2003 DEFERRED COMPENSATION PLAN
This Agreement made as of this 28th day of January 2003, by and between Houghton Mifflin Holdings, Inc. (“Houghton Mifflin” or the “Company”) with its principal offices at 000 Xxxxxxxx Xxxxxx, Xxxxxx, Xxxxxxxxxxxxx and Xxxxxx X. Xxxxxx (the “Trustee”), x/x Xxxxxxxx Xxxxxxx Xxxxxxx, 000 Xxxxxxxx Xxxxxx, Xxxxxx, XX.
WITNESSETH
WHEREAS Houghton Mifflin has adopted a non-qualified deferred compensation plan (the “Plan”) to provide deferred compensation for certain management or highly compensated employees of the Company and its subsidiaries and affiliates and their beneficiaries; and
WHEREAS the Company wishes to establish a trust (the “Trust”) to assist in the payment of benefits under the Plan;
NOW, THEREFORE, the parties hereby establish the Trust and agree that the Trust shall be comprised, held and disposed of as follows:
SECTION 1. TRUST FUND
(a) Subject to the claims of the general creditors of the Company, as set forth in Section 5, the Company hereby deposits with the Trustee 2,369.14 shares of the Company’s Class A-10 Common Stock, par value $0.001 per share (the “Class A Common Stock”), and 263.2375 shares of the Company’s Class L Common Stock, par value $0.001 per share (the “Class L Common Stock” and, together with the Class A Common Stock, the “Common Stock”), in trust which shall become the principal of the Trust to be held, administered and disposed of by the Trustee as provided in this Agreement.
(b) The purpose of the Trust is to pay as they come due benefits under the Plan to persons who are entitled to such benefits under the Plan (“Trust Beneficiaries”).
(c) The Trust hereby established shall be irrevocable.
(d) The Trust is intended to be a trust of which the Company is treated as the owner under Subpart E of Subchapter J, Chapter 1 of the Internal Revenue Code of 1986, as from time to time amended, and shall be construed accordingly.

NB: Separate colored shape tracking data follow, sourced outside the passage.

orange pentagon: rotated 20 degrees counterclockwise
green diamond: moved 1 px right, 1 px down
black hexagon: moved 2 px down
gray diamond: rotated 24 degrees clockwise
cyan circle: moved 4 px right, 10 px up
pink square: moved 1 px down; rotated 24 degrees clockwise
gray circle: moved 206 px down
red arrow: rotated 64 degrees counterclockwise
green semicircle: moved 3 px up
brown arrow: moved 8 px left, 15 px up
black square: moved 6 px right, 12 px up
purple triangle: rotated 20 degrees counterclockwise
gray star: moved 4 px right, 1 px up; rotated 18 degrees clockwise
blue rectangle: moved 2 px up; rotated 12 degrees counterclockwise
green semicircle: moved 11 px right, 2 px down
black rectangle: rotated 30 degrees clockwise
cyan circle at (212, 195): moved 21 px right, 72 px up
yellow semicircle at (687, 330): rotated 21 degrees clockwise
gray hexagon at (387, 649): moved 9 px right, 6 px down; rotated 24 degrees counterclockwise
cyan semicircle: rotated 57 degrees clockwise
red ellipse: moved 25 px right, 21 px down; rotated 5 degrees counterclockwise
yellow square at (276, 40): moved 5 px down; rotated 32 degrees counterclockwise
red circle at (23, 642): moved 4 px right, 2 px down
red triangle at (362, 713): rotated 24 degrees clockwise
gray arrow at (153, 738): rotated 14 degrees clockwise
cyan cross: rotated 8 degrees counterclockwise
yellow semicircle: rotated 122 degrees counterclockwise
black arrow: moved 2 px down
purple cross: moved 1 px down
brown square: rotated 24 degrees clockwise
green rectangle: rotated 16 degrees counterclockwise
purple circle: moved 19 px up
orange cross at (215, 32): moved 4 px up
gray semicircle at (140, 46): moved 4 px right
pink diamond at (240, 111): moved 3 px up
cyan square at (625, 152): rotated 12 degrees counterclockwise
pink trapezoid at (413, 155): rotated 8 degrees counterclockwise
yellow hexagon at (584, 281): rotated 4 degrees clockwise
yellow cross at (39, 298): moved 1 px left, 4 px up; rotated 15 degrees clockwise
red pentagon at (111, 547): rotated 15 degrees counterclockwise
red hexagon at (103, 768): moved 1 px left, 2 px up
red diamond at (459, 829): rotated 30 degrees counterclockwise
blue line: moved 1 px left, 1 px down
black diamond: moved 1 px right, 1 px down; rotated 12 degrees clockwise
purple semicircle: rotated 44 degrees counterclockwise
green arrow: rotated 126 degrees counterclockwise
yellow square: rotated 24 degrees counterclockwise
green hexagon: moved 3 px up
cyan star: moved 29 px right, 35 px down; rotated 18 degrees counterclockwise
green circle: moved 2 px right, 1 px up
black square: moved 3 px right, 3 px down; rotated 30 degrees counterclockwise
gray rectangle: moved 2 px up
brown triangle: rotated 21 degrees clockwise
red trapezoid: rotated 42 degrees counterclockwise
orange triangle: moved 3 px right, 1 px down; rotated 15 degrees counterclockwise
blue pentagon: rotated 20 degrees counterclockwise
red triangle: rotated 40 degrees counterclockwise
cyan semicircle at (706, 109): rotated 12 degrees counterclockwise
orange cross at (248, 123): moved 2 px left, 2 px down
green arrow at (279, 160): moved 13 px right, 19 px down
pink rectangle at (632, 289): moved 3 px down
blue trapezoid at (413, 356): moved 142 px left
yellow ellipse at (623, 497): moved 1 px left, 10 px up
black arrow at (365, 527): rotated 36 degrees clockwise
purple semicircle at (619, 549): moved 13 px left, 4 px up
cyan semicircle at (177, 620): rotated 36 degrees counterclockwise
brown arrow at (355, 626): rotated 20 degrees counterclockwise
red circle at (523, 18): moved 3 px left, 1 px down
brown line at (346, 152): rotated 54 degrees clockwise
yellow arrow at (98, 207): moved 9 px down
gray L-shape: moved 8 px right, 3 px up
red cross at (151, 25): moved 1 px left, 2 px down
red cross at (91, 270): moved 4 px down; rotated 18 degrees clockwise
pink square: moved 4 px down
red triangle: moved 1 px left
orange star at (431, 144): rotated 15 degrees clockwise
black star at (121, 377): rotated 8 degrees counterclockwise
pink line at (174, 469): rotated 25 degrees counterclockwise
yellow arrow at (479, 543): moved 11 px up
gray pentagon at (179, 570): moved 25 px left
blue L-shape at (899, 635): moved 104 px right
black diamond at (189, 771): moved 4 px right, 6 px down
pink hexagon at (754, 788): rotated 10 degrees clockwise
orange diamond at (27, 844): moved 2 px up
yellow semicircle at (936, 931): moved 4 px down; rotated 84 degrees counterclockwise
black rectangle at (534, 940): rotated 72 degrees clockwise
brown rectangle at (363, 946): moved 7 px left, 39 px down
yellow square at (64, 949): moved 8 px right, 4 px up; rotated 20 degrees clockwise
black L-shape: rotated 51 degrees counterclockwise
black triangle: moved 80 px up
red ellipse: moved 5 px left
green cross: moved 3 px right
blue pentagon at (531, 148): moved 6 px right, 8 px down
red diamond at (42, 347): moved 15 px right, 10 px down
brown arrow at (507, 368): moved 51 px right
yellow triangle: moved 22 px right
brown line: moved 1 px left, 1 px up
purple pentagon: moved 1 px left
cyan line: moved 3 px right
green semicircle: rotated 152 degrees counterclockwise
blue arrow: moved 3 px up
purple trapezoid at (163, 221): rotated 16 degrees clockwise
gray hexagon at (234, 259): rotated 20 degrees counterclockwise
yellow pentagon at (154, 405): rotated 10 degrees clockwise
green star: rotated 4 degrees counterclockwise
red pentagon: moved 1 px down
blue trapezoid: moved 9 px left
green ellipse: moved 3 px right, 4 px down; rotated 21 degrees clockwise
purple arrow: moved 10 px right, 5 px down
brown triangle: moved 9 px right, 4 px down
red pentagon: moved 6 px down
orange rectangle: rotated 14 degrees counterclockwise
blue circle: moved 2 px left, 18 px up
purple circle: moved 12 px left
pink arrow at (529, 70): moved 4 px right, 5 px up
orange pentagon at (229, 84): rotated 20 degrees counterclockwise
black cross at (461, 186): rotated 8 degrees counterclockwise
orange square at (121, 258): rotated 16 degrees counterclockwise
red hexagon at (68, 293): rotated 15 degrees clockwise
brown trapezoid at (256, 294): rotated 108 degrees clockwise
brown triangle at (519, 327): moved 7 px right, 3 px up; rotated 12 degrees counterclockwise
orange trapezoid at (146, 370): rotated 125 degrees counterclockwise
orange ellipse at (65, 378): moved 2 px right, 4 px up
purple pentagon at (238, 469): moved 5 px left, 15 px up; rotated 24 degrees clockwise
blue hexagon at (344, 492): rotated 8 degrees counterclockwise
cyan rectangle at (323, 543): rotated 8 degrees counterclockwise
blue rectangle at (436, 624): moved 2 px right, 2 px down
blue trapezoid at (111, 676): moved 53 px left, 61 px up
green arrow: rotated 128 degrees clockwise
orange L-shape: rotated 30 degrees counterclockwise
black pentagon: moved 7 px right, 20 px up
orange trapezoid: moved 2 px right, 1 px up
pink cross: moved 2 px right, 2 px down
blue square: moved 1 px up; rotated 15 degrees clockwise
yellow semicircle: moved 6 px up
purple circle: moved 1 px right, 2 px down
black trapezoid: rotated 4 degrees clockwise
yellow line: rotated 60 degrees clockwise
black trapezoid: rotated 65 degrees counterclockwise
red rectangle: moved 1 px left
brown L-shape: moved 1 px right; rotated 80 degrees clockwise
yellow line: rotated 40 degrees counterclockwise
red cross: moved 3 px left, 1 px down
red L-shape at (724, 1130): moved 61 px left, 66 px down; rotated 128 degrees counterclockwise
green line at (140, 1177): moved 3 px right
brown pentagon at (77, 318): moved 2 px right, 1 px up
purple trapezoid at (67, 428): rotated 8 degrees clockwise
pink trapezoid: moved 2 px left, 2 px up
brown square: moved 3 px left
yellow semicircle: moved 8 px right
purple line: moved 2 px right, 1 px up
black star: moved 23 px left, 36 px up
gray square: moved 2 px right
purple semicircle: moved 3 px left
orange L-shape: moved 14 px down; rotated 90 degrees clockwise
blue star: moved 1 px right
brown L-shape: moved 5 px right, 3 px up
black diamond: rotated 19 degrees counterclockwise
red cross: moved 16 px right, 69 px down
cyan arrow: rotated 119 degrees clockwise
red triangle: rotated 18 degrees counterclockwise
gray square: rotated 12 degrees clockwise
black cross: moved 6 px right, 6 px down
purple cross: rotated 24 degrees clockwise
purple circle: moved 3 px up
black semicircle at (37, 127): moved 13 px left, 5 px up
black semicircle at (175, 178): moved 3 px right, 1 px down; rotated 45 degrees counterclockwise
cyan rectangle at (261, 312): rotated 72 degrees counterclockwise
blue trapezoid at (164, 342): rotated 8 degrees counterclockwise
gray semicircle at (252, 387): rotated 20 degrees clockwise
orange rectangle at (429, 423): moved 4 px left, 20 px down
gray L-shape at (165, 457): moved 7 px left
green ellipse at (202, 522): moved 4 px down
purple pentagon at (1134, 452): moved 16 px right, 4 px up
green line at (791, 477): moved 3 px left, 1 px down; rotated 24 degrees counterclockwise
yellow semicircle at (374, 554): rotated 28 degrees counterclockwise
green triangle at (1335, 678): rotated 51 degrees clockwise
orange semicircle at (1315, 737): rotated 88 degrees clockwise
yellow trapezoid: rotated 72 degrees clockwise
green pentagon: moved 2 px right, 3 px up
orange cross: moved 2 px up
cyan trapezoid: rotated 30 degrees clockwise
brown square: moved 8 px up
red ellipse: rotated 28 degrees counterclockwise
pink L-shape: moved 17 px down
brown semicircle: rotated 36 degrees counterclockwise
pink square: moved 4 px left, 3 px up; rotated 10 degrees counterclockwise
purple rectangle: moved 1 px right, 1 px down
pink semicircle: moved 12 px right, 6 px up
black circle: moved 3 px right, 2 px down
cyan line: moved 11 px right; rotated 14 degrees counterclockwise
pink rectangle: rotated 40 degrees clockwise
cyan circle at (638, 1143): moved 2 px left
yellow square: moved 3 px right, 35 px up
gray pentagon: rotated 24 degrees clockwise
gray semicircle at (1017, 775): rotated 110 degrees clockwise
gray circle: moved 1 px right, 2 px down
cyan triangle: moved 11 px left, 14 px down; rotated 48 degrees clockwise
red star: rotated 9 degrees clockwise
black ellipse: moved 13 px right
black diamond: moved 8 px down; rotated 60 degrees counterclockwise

(e) The principal of the Trust which is not returned to the Company in accordance with the specific provisions of this Agreement or used to defray the expenses of the Trust shall be used exclusively for the benefit of Trust Beneficiaries, subject in every case to the provisions of Section 5 (relating to Insolvency of the Company). The Trust Beneficiaries shall not have any preferred claim on, or any beneficial ownership interest in, any assets of the Trust prior to the time such assets are distributed hereunder, and all rights of Trust Beneficiaries created under the Plan or this Agreement shall be mere unsecured contractual rights against the Company.
SECTION 2. DEFINITIONS
For all purposes of this Agreement, the terms “Change of Control,” “Majority Investors” and “Qualified Public Offering” shall have the respective meanings set forth in the stockholders agreement among Versailles U.S. Holding Inc. (renamed Houghton Mifflin Holdings, Inc.), Houghton Mifflin Company and certain stockholders of Versailles U.S. Holding Inc., dated as of December 30, 2002, as amended from time to time (the “Stockholders Agreement”).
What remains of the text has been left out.